Interestingly, we identified insertions and deletions occurring in CDR2 sequences (see Additional file1: Figure S8). Previous analyses have shown that somatic hypermutation, rather than gene conversion, functions to increase the diversity of bovine immunoglobulin[26, 50]. We extend this hypothesis by providing evidence that base insertions and deletions within bovine IgG CDR2 regions are likely operating to further diversify the bovine immunoglobulin repertoire.

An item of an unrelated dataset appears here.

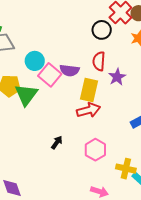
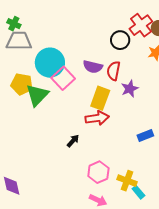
cyan circle: (35, 61) -> (50, 63), size x1.5
purple semicircle: (70, 70) -> (93, 67), moved
black arrow: (57, 143) -> (73, 141), moved
pink hexagon: (95, 150) -> (98, 172), moved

Similar somatic insertions/deletions outside of CDR3 have been shown to greatly alter antibody structure and function[51, 52]. The results reported herein reinforce previous hypotheses regarding the presence of several mechanisms (e.g. increased CDR3 length) that serve to offset the lack of germline V, D, J segment diversity observed with Bos taurus.

Utility of network analyses of antigen binding regions

Network-based analyses of expressed antibody repertoires provide a functional approach to visualizing antibody diversity both within and among individuals[53] and are especially useful for identifying patterns associated with antigen binding. Moreover, network topologies can be assessed statistically using measures such as C[41, 54]. We utilized a network-based approach to visualize patterns among antigen binding region motifs of expressed bovine IgG repertoires and identified clusters within individuals (Figure8, Additional file1: Figures S3–S6). These clusters represent closely related antigen binding regions (CDRs1–3) as elucidated by all vs. all BLAST searches of each repertoire. Our results indicate that the expressed IgG repertoires among individuals sharing common life history traits and/or genetic backgrounds exhibit similar antigen binding networks. For example, the repertoires of crossbred USMARC Calves 1 and 2 were more common to each other than with purebred Holstein NADC Calves 3 and 4 (Figure8). There are four distinct clusters present in the expressed IgG antigen binding regions of Calves 1 and 2 and it is possible that these individuals are 1) up-regulating antibodies as a result of exposure to a similar antigen(s), and/or 2) exhibiting preferential usage of germline V, D, J segment usage. The repertoires of Calves 3 and 4 do not show common clustering patterns as distinct as those shared in Calves 1 and 2; however, they are similar in that many small closely related clusters are observed in both repertoires.

Our analyses suggest that network or cluster-based approaches to characterizing expressed antibody repertoires will be useful for future studies of the immune response to pathogens, especially in controlled challenge experiments. We were able to use this approach to easily identify distinct clusters within IgG repertoires and to describe the amino acid variability observed in antigen binding regions of each cluster (Additional file1: Figure S7). Implementation of this or similar approaches using data generated from challenge experiments will likely yield valuable information regarding the natural immune response to pathogens. We hypothesize that such information will show novel natural antigen binding solutions to specific pathogens of interest and can be used for the development of vaccines, antibody engineering, and disease surveillance initiatives.

Conclusions

Deep sequencing of individual antibody repertoires will increase our understanding of the adaptive immune response and will be a valuable tool for a wide range of studies. We utilized CCS technology to provide baseline data of the bovine IgG repertoire. This sequencing approach results in higher per-base quality and reduces concerns about spurious results. When used in combination with network or cluster-based analyses, this approach can be used for future studies such as host immune response to infections and vaccines. Additional analyses of patterns within antigen binding sequence repertories may identify correlations between expressed antibodies and underlying genetic factors, individual life history traits, and presence or absence of pathogens.

Availability of supporting data

Supporting data are provided at the following LabArchives DOI: 10.6070/H4W66HP1.